China Southern flight CZ628, operating as a code-share with Japan Airlines Co. as flight JL5021, was headed to Shenyang, China from Narita airport in Japan when North Korea fired the missile at 4:17 p.m. yesterday, South Korean Defense Ministry spokesman Kim Min Seok said today by phone. The jet was over international water at an altitude of 10 kilometers (32,800 feet) at 4:24 p.m. when it crossed the trajectory of the missile, which reached a height of 20 kilometers, Kim said.
“The rocket could have hit the plane on its way down,” Kim said. “North Korea had not given any warning. It was an unexpected and immoral act that goes against international norms.” The ministry has notified China through “certain channels” of the closeness of the trajectory, he said.
North Korea’s missile launches coincide with joint U.S.- South Korean military drills that Kim Jong Un’s regime has denounced as a rehearsal for war. The rocket launches began on Feb. 21, disrupting a period of easing tensions between the two Koreas highlighted by the first reunions in more than three years of families divided by the 1950-1953 Korean War.
China Southern Airlines’ public relations department didn’t respond to an e-mail seeking comment on the flight. Mao Lixing, from the company’s investor relations department, said she couldn’t immediately respond. The Chinese Embassy in Seoul didn’t answer a call seeking comment.
China Southern, the nation’s biggest domestic carrier, fell 1.9 percent in Hong Kong trading, the most since Feb. 20. Air China Ltd. declined 0.6 percent, while China Eastern Airlines Corp., the second-largest carrier, closed unchanged after earlier dropping as much as 0.7 percent. Japan Airlines closed 1.2 percent lower in Tokyo.
Flight JL5021, operated by China Southern, departed at 2:16 pm from Narita yesterday, according to JAL’s website.
North Korea fired a total of seven short-range missiles yesterday into the sea, including four that South Korea’s Defense Ministry estimated flew more than 150 kilometers (93 miles), far enough to reach its capital Seoul.
The rockets hit their targeted areas off the eastern coast “precisely,” the official Korean Central News Agency said today, citing a North Korean military spokesman it didn’t identify. North Korea has the right to launch rockets in self-defense and will not abandon its nuclear deterrent for the sake of dialogue, the spokesman said in the report.
“There are no signs a nuclear test is imminent in the North,” South Korean Defense Minister Kim Kwan Jin told lawmakers at a hearing today. “North Korea has completed basic preparations for a long-range missile launch.”

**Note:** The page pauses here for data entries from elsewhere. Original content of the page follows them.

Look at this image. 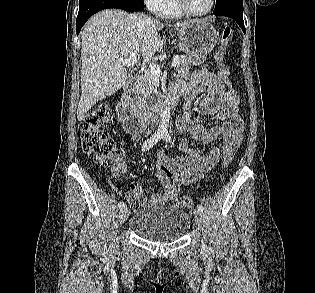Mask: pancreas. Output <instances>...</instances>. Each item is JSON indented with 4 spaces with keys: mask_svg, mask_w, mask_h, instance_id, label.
<instances>
[{
    "mask_svg": "<svg viewBox=\"0 0 315 293\" xmlns=\"http://www.w3.org/2000/svg\"><path fill=\"white\" fill-rule=\"evenodd\" d=\"M180 63L177 65V76L182 79H187L189 77V70L192 65V61L189 57L178 56ZM134 97L129 98L130 104L135 109L139 110L141 113H146L150 105L147 99L152 95H158L157 88L153 82V76L150 72L146 73L137 83L134 88Z\"/></svg>",
    "mask_w": 315,
    "mask_h": 293,
    "instance_id": "pancreas-1",
    "label": "pancreas"
}]
</instances>
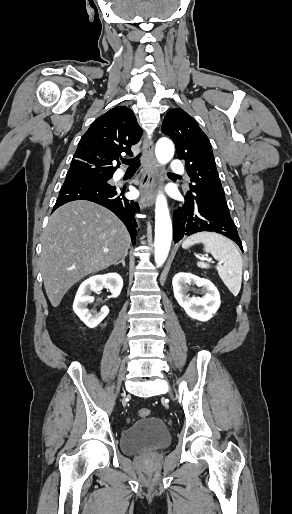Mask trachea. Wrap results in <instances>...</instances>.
I'll use <instances>...</instances> for the list:
<instances>
[{
    "instance_id": "trachea-1",
    "label": "trachea",
    "mask_w": 292,
    "mask_h": 514,
    "mask_svg": "<svg viewBox=\"0 0 292 514\" xmlns=\"http://www.w3.org/2000/svg\"><path fill=\"white\" fill-rule=\"evenodd\" d=\"M141 154L137 155L134 159H121L123 164L129 165L127 170H138L140 167Z\"/></svg>"
}]
</instances>
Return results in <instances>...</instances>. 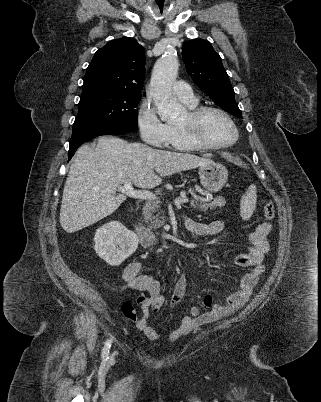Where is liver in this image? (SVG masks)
I'll use <instances>...</instances> for the list:
<instances>
[{"instance_id":"liver-1","label":"liver","mask_w":321,"mask_h":402,"mask_svg":"<svg viewBox=\"0 0 321 402\" xmlns=\"http://www.w3.org/2000/svg\"><path fill=\"white\" fill-rule=\"evenodd\" d=\"M211 163V159L193 154L153 149L114 136L99 137L95 148L81 146L71 164L62 197L61 226L74 233L115 212L126 200L124 194L116 195L121 184L154 188L163 176Z\"/></svg>"}]
</instances>
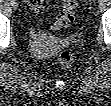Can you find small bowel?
Returning a JSON list of instances; mask_svg holds the SVG:
<instances>
[{"mask_svg": "<svg viewBox=\"0 0 111 106\" xmlns=\"http://www.w3.org/2000/svg\"><path fill=\"white\" fill-rule=\"evenodd\" d=\"M27 3L36 11L40 12L42 7V2L40 0H29Z\"/></svg>", "mask_w": 111, "mask_h": 106, "instance_id": "c3829d8e", "label": "small bowel"}]
</instances>
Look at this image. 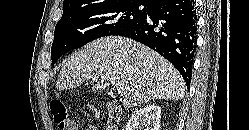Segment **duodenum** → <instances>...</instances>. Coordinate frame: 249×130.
Listing matches in <instances>:
<instances>
[{"label": "duodenum", "mask_w": 249, "mask_h": 130, "mask_svg": "<svg viewBox=\"0 0 249 130\" xmlns=\"http://www.w3.org/2000/svg\"><path fill=\"white\" fill-rule=\"evenodd\" d=\"M108 119L105 130H119V124L121 121L122 111L120 107L113 103L107 105Z\"/></svg>", "instance_id": "duodenum-1"}]
</instances>
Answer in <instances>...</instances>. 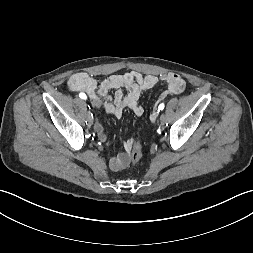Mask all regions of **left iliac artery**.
<instances>
[{
  "label": "left iliac artery",
  "instance_id": "1",
  "mask_svg": "<svg viewBox=\"0 0 253 253\" xmlns=\"http://www.w3.org/2000/svg\"><path fill=\"white\" fill-rule=\"evenodd\" d=\"M163 109H164V104L162 103V104L159 105V111L163 110Z\"/></svg>",
  "mask_w": 253,
  "mask_h": 253
}]
</instances>
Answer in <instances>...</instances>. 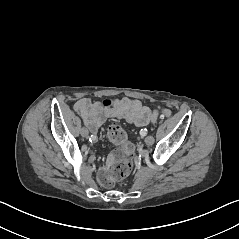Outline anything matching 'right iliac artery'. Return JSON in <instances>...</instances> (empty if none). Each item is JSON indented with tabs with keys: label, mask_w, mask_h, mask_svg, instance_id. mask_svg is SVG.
<instances>
[{
	"label": "right iliac artery",
	"mask_w": 239,
	"mask_h": 239,
	"mask_svg": "<svg viewBox=\"0 0 239 239\" xmlns=\"http://www.w3.org/2000/svg\"><path fill=\"white\" fill-rule=\"evenodd\" d=\"M90 140H91V142H96L97 141V137L95 135H91Z\"/></svg>",
	"instance_id": "1"
}]
</instances>
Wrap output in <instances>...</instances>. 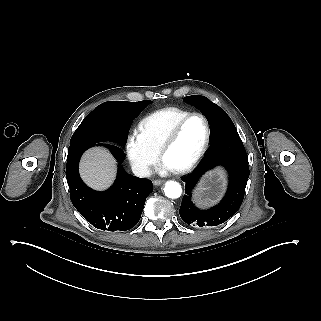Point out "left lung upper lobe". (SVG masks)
<instances>
[{
  "label": "left lung upper lobe",
  "instance_id": "obj_1",
  "mask_svg": "<svg viewBox=\"0 0 321 321\" xmlns=\"http://www.w3.org/2000/svg\"><path fill=\"white\" fill-rule=\"evenodd\" d=\"M184 101L191 103L192 105L197 107L201 111V113L207 118L211 128V137L229 131H236V128L230 117L227 115V113L206 97L192 95L185 97Z\"/></svg>",
  "mask_w": 321,
  "mask_h": 321
}]
</instances>
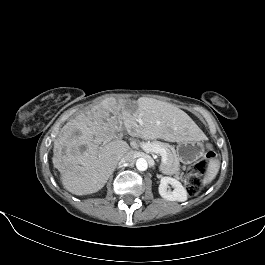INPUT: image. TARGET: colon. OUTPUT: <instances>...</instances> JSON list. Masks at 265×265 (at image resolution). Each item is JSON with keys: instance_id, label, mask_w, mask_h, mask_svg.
Returning <instances> with one entry per match:
<instances>
[{"instance_id": "5ec220e1", "label": "colon", "mask_w": 265, "mask_h": 265, "mask_svg": "<svg viewBox=\"0 0 265 265\" xmlns=\"http://www.w3.org/2000/svg\"><path fill=\"white\" fill-rule=\"evenodd\" d=\"M214 157V151L211 148H208L205 156L189 169L186 176L187 191L189 195L195 196L200 191L202 186V176Z\"/></svg>"}]
</instances>
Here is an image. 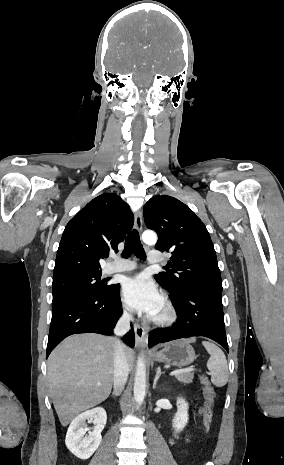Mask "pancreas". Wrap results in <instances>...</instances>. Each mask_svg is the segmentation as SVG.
<instances>
[{"mask_svg":"<svg viewBox=\"0 0 284 465\" xmlns=\"http://www.w3.org/2000/svg\"><path fill=\"white\" fill-rule=\"evenodd\" d=\"M175 377L178 381H182V383H192L194 373H179V375H175Z\"/></svg>","mask_w":284,"mask_h":465,"instance_id":"pancreas-1","label":"pancreas"}]
</instances>
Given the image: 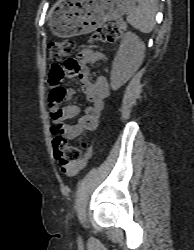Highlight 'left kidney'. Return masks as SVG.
<instances>
[{"mask_svg":"<svg viewBox=\"0 0 194 250\" xmlns=\"http://www.w3.org/2000/svg\"><path fill=\"white\" fill-rule=\"evenodd\" d=\"M145 55V44L137 35L127 32L122 38L111 72V86L118 88L138 70Z\"/></svg>","mask_w":194,"mask_h":250,"instance_id":"obj_1","label":"left kidney"}]
</instances>
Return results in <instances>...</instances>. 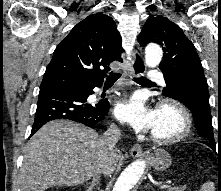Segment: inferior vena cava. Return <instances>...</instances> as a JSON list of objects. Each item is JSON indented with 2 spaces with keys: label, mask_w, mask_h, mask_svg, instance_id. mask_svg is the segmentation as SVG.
Wrapping results in <instances>:
<instances>
[{
  "label": "inferior vena cava",
  "mask_w": 221,
  "mask_h": 191,
  "mask_svg": "<svg viewBox=\"0 0 221 191\" xmlns=\"http://www.w3.org/2000/svg\"><path fill=\"white\" fill-rule=\"evenodd\" d=\"M120 136H121L120 130L117 127H112L101 137V142L104 146L103 148L104 157L102 159L100 169L93 174L92 183L96 182V180L99 178L100 173L103 174L106 173L112 157L117 155L115 145L118 142Z\"/></svg>",
  "instance_id": "602c4592"
}]
</instances>
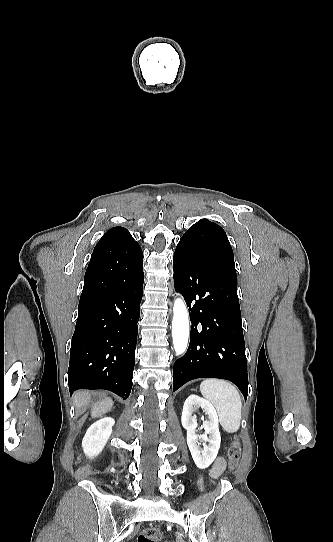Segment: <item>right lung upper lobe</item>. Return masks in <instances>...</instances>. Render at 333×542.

All North Korean troops are on “special alert” in response to the U.S.-South Korean drills that began Feb. 24, senior South Korea Defense Ministry official Kim Kwang Woo said at the same hearing. The North also continues construction at its long-range missile launch site, he said.
Earlier today, South Korea’s Unification Ministry said in a text message that it delivered the North a proposal for talks on regularly holding family reunions.
South Korea diverted its commercial airplanes to avoid collisions before the North launched long-range rockets in 2012. The short-range launches yesterday could not be predicted, the defense minister said.
“Our military is closely monitoring for additional launches,” Kim said. “It’s difficult to predict North Korea’s actions.”
North Korea fired its rockets yesterday from mobile launchers and four of them are believed to be capable of flying as far as 180 kilometers, he said.